Trisciuzzi, detto Tuccidd, è morto per un arresto cardiocircolatorio dovuto a una emorragia subaracnoidea bilaterale profonda. Proprio nella “bilateralità” c’era secondo l’accusa il legame con l’azione meccanica esterna, ovvero lo schiaffo da intendersi come “gesto volontario”.

Le patologie pregresse quindi non sarebbero “causa” dell’evento morte, ma l’occasione testimoniata proprio dalla “doppia” emorragia, che è dovuta a uno spostamento del cervello dovuto proprio al colpo. Conseguenze esasperate dalle già precarie condizioni di salute dell’uomo, condizioni “evidenti” come ha argomentato il pm De Nozza nella sua requisitoria, anche a “Sciopizz”, l’imputato che aveva avuto modo di constatare che l’altro contendente aveva necessità di usare un bastone per camminare.

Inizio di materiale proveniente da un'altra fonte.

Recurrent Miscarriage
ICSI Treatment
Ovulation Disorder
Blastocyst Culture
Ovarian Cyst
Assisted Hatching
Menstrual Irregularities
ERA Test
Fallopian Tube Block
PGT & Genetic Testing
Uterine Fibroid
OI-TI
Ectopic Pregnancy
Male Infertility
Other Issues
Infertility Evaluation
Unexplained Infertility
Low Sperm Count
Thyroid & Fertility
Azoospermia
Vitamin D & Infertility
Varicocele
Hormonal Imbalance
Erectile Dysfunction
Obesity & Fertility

Rischi espliciti, dunque, tanto da poter essere considerati in tempo: “aspetti che connotano il legame psicologico tra l’evento morte e la condotta”.

Il sostituto procuratore Milto De Nozza E’ omicidio preterintenzionale, quindi, se la ricostruzione dei fatti combacia perfettamente con lo schema tracciato dalle norme. Dolo nelle percosse e nelle lesioni, colpa nella morte. Con una concreta possibilità per chi ha agito di valutare e accettare il rischio previsto dal proprio comportamento. Quanto all’improvvisa e collettiva ritrattazione anche piuttosto buffa per come si è manifestata da parte dei testimoni: “E’ l’esempio – ha detto il pm – di come i testi siano spesso sottoposti a una serie di sollecitazioni esterne”. 

La questione, in punto di diritto, non era delle più banali. Ma l’accusa ha convinto tanto i due giudici togati quanto i sei popolari della colpevolezza dell’imputato, dal ruolo parificato nella decisione. Il conto, a questo punto, è salato. Il pm nel calcolare la pena aveva usato tutta l’indulgenza possibile, naturalmente in relazione alla contestazione. Aveva tenuto in considerazione l’età dell’imputato, oltre che di tutta una serie di circostanze attenuanti. Per conoscere ragioni della severità della Corte si dovranno attendere i 90 giorni fissati per il deposito della motiviazione.